TSM announced plans to build a third fabrication plant in Arizona in early April. The first plan is expected to begin production in 2025, helping bring more manufacturing into the U.S. and reducing geopolitical risk.



Source: Stock Analysis

TSM’s gross margins have compressed slightly in recent years. However, management forecasts that they will remain steady in 2024, as will operating margins.

Free cash flow margins were down near 14%. That’s expected to increase slightly as Capex lands around $28-$30 billion for 2024.



Source: Seeking Alpha

As a manufacturer, TSM garners a lower P/E ratio and price-to-cash flow, similar to Intel’s.

Yet, its better margins and growth will often garner a premium, especially in the price-to-sales ratio and price-to-cash flow.

We can also see the price-to-book ratio is higher for TSM, highlighting investor expectations it will do more with every dollar of assets it owns.



Source: Seeking Alpha

Neither Intel nor TSM saw much growth in 2023. However, that will change in 2024.

TSM is forecast to increase sales by +20% overall, though analysts have pegged them closer to 10%.

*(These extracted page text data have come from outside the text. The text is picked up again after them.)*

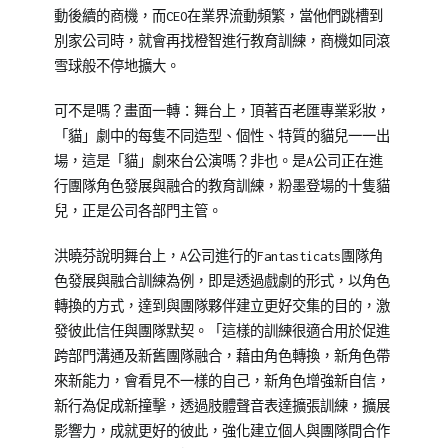
動後續的商機，而CEO在業界流動頻繁，當他們跳槽到
別家公司時，就會再找橙智進行教育訓練，商機如同滾
雪球般不停地擴大。
可不是嗎？畫面一轉：舞台上，頂著百老匯專業彩妝，
「貓」劇中的每隻不同造型、個性、特質的貓兒一一出
場，這是「貓」劇來台公演嗎？非也。是A公司正在進
行團隊角色發展與融合的教育訓練，粉墨登場的十隻貓
兒，正是公司各部門主管。
洪曉芬說明舞台上，A公司進行的Fantasticats團隊角
色發展與融合訓練為例，即是透過戲劇的形式，以角色
轉換的方式，達到與團隊夥伴建立更好交集的目的，激
發彼此信任與團隊默契。「這樣的訓練很適合用於促進
跨部門溝通及新舊團隊融合，藉由角色轉換，新角色帶
來新能力，會看見不一樣的自己，新角色增強新自信，
新行為促成新撞擊，透過肢體聲音表達擴張訓練，擴展
影響力，成就更好的彼此，強化建立個人與團隊間合作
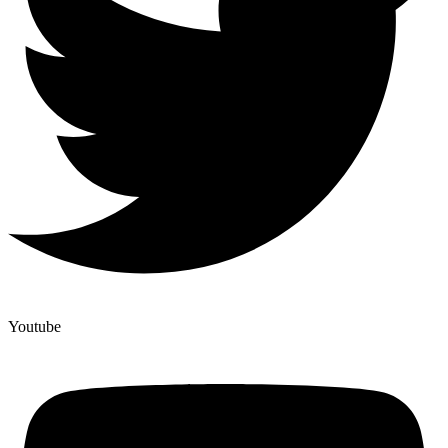
Youtube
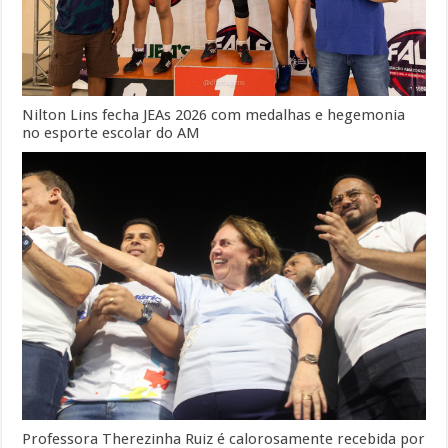
Nilton Lins fecha JEAs 2026 com medalhas e hegemonia
no esporte escolar do AM
Professora Therezinha Ruiz é calorosamente recebida por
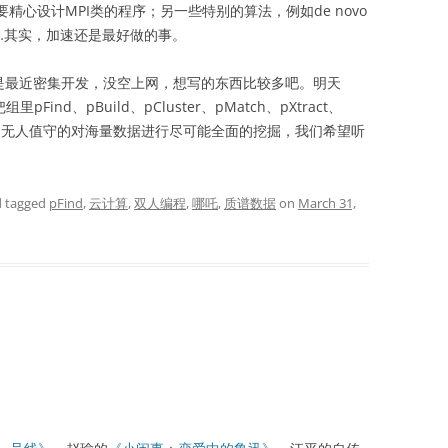
要精心设计MPI类的程序；另一些特别的算法，例如de novo
…其实，加速还是最好做的事。
最近密集开发，没空上网，想写的东西比较多吧。明天
nd、pBuild、pCluster、pMatch、pXtract、
起来，无人值守的对海量数据进行尽可能全面的挖掘，我们希望听
 tagged
pFind
,
云计算
,
双人编程
,
哪吒
,
质谱数据
on
March 31,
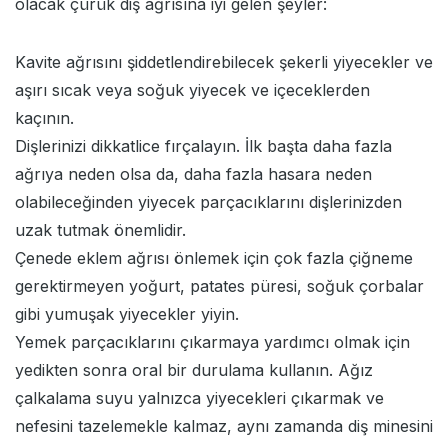
olacak çürük diş ağrısına iyi gelen şeyler:
Kavite ağrısını şiddetlendirebilecek şekerli yiyecekler ve
aşırı sıcak veya soğuk yiyecek ve içeceklerden
kaçının.
Dişlerinizi dikkatlice fırçalayın. İlk başta daha fazla
ağrıya neden olsa da, daha fazla hasara neden
olabileceğinden yiyecek parçacıklarını dişlerinizden
uzak tutmak önemlidir.
Çenede eklem ağrısı önlemek için çok fazla çiğneme
gerektirmeyen yoğurt, patates püresi, soğuk çorbalar
gibi yumuşak yiyecekler yiyin.
Yemek parçacıklarını çıkarmaya yardımcı olmak için
yedikten sonra oral bir durulama kullanın. Ağız
çalkalama suyu yalnızca yiyecekleri çıkarmak ve
nefesini tazelemekle kalmaz, aynı zamanda diş minesini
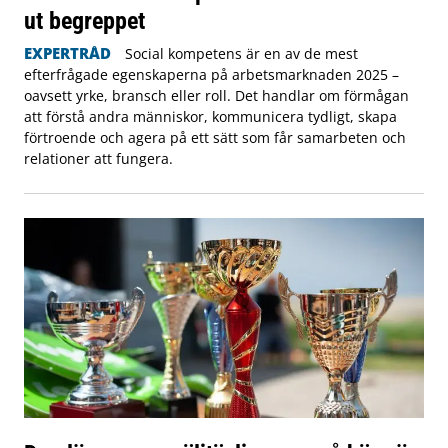
ut begreppet
EXPERTRÅD
Social kompetens är en av de mest
efterfrågade egenskaperna på arbetsmarknaden 2025 –
oavsett yrke, bransch eller roll. Det handlar om förmågan
att förstå andra människor, kommunicera tydligt, skapa
förtroende och agera på ett sätt som får samarbeten och
relationer att fungera.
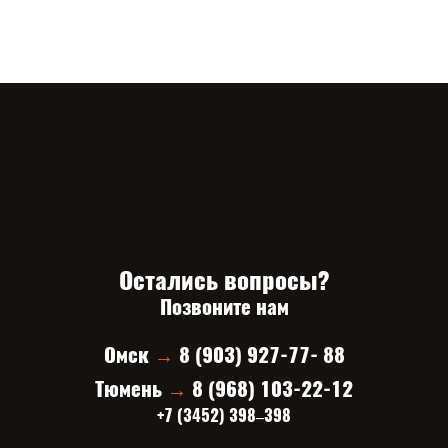
Остались вопросы?
Позвоните нам
Омск
→
8 (903) 927-77- 88
Тюмень
→
8 (968) 103-22-12
+7 (3452) 398‒398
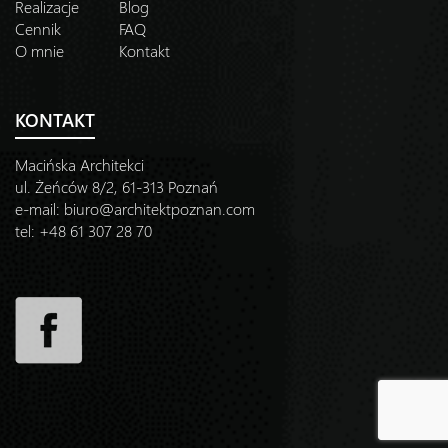
Realizacje
Blog
Cennik
FAQ
O mnie
Kontakt
KONTAKT
Macińska Architekci
ul. Żeńców 8/2, 61-313 Poznań
e-mail:
biuro@architektpoznan.com
tel: +48 61 307 28 70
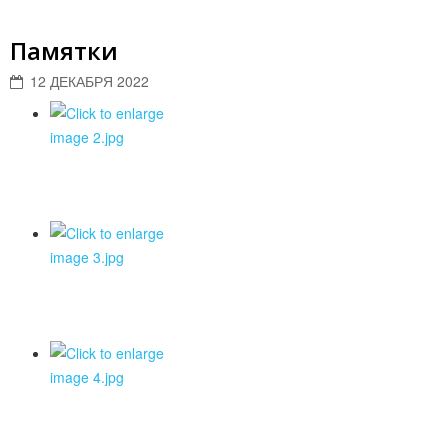
Памятки
12 ДЕКАБРЯ 2022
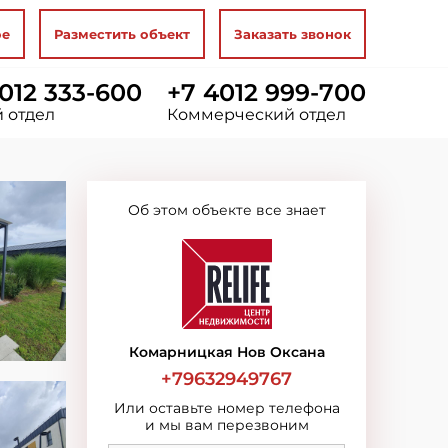
ое
Разместить объект
Заказать звонок
012 333-600
+7 4012 999-700
 отдел
Коммерческий отдел
Об этом объекте все знает
Комарницкая Нов Оксана
+79632949767
Или оставьте номер телефона
и мы вам перезвоним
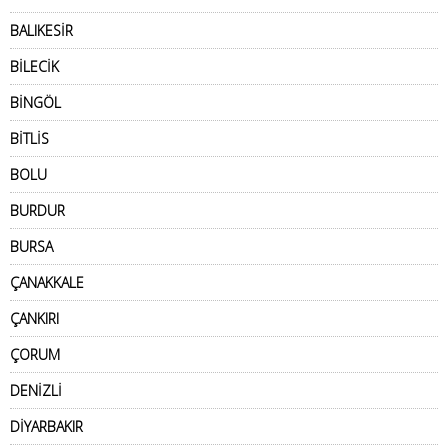
BALIKESİR
BİLECİK
BİNGÖL
BİTLİS
BOLU
BURDUR
BURSA
ÇANAKKALE
ÇANKIRI
ÇORUM
DENİZLİ
DİYARBAKIR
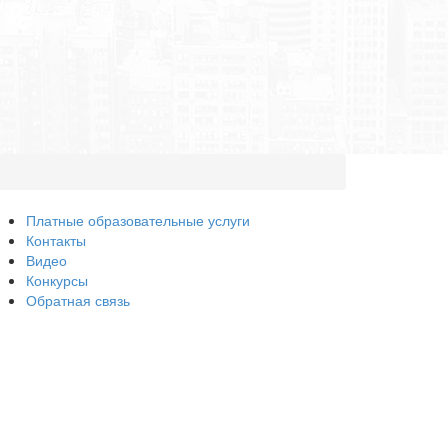
Платные образовательные услуги
Контакты
Видео
Конкурсы
Обратная связь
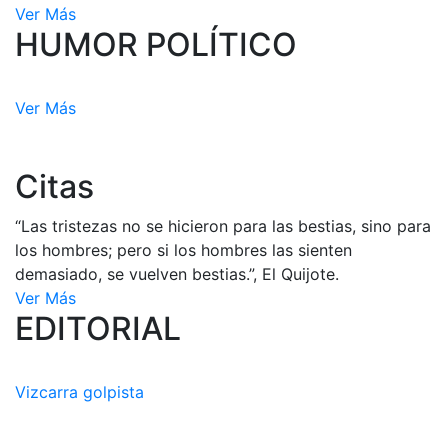
Ver Más
HUMOR POLÍTICO
Ver Más
Citas
“Las tristezas no se hicieron para las bestias, sino para
los hombres; pero si los hombres las sienten
demasiado, se vuelven bestias.”, El Quijote.
Ver Más
EDITORIAL
Vizcarra golpista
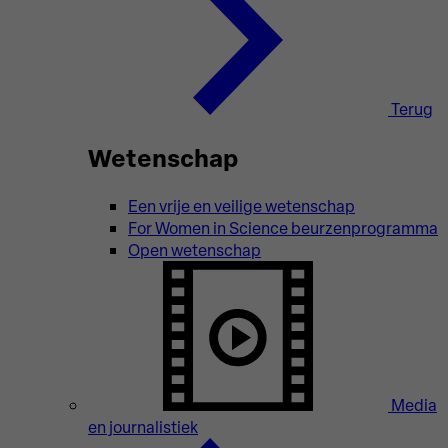
Terug
Wetenschap
Een vrije en veilige wetenschap
For Women in Science beurzenprogramma
Open wetenschap
Media
en journalistiek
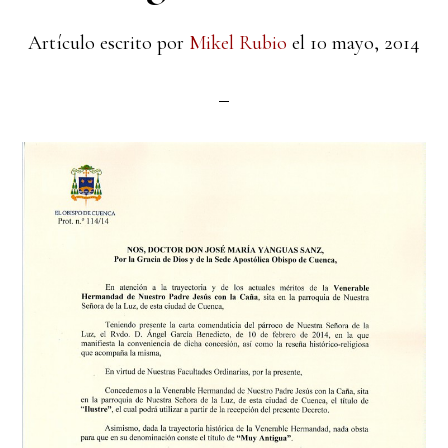
Artículo escrito por
Mikel Rubio
el
10 mayo, 2014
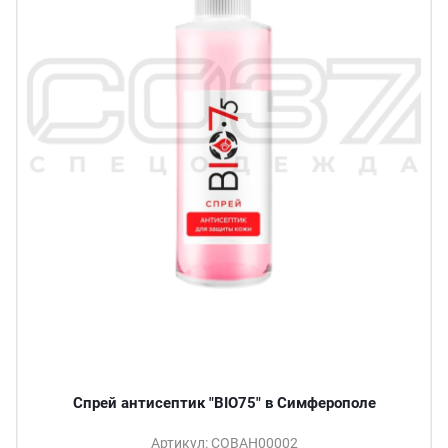
Спрей антисептик "BIO75" в Симферополе
Артикул: СОВАН00002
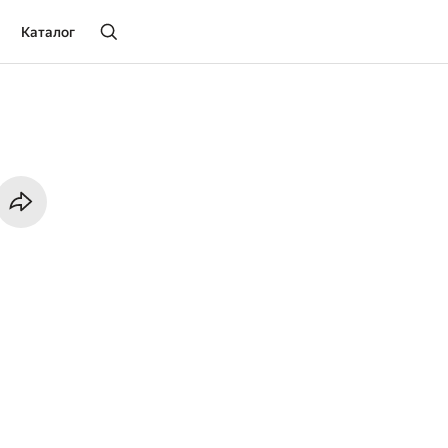
Каталог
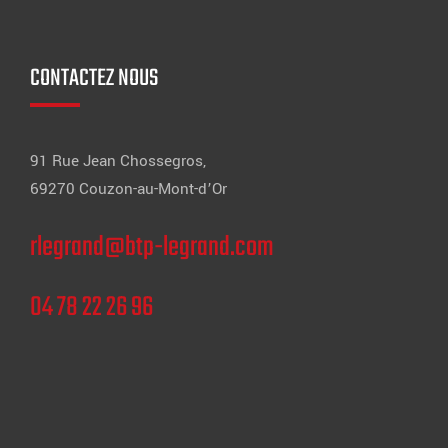
CONTACTEZ NOUS
91 Rue Jean Chossegros,
69270 Couzon-au-Mont-d’Or
rlegrand@btp-legrand.com
04 78 22 26 96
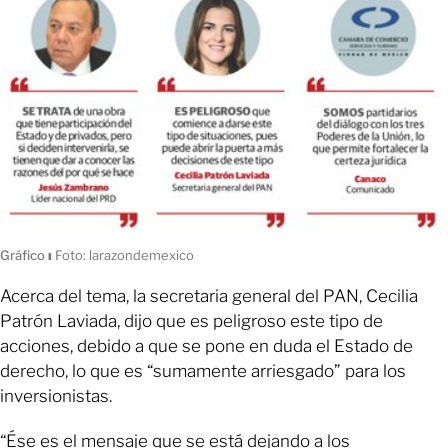
Gráfico
ı
Foto: larazondemexico
Acerca del tema, la secretaria general del PAN, Cecilia
Patrón Laviada, dijo que es peligroso este tipo de
acciones, debido a que se pone en duda el Estado de
derecho, lo que es “sumamente arriesgado” para los
inversionistas.
“Ése es el mensaje que se está dejando a los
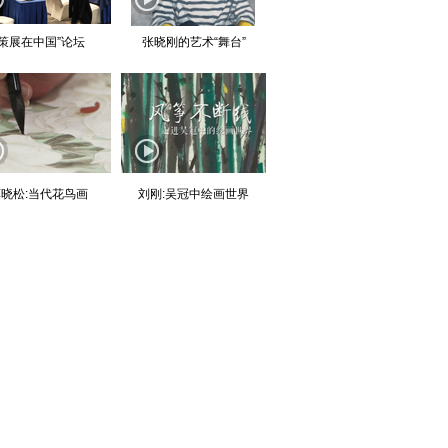
“策展在中国”论坛
张晓刚的艺术“舞台”
晓松:当代花鸟画
刘刚:吴冠中绘画世界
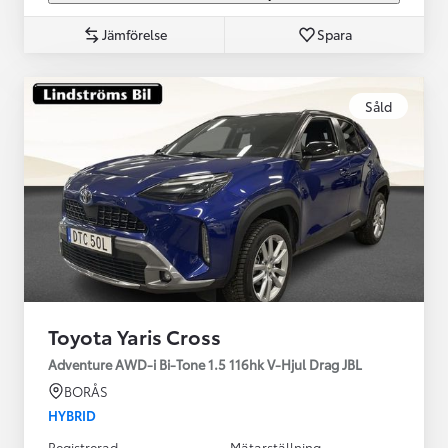
Jämförelse
Spara
Såld
Toyota Yaris Cross
Adventure AWD-i Bi-Tone 1.5 116hk V-Hjul Drag JBL
BORÅS
HYBRID
Registrerad
Mätarställning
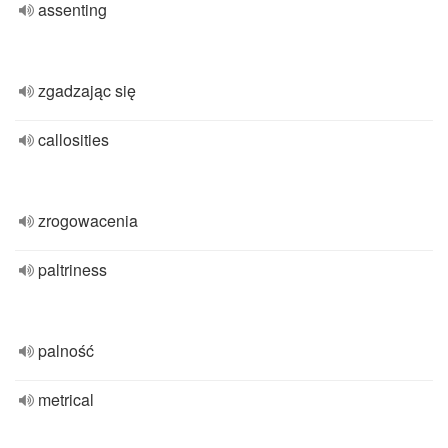
assenting
zgadzając się
callosities
zrogowacenia
paltriness
palność
metrical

Intel will be lucky to generate the same sales levels as 2023.

TSM is also expected to see its profits grow as margins begin to improve steadily.



Source: Seeking Alpha

Speaking of margins, TSM’s EBITDA certainly beats out anyone on this list. And its net income margin is second only to Nvidia.

That’s helped them deliver solid returns on equity, assets, and total capital.


Our Opinion 8/10

Taiwan Semiconductor is what we’d consider the picks-and-shovels play of the semiconductor space.

And unlike Intel, TSM has increased sales and improved performance despite inflationary and geopolitical pressures.

We expect their new U.S. plants to help improve margins even further, though it will take years to realize their full potential.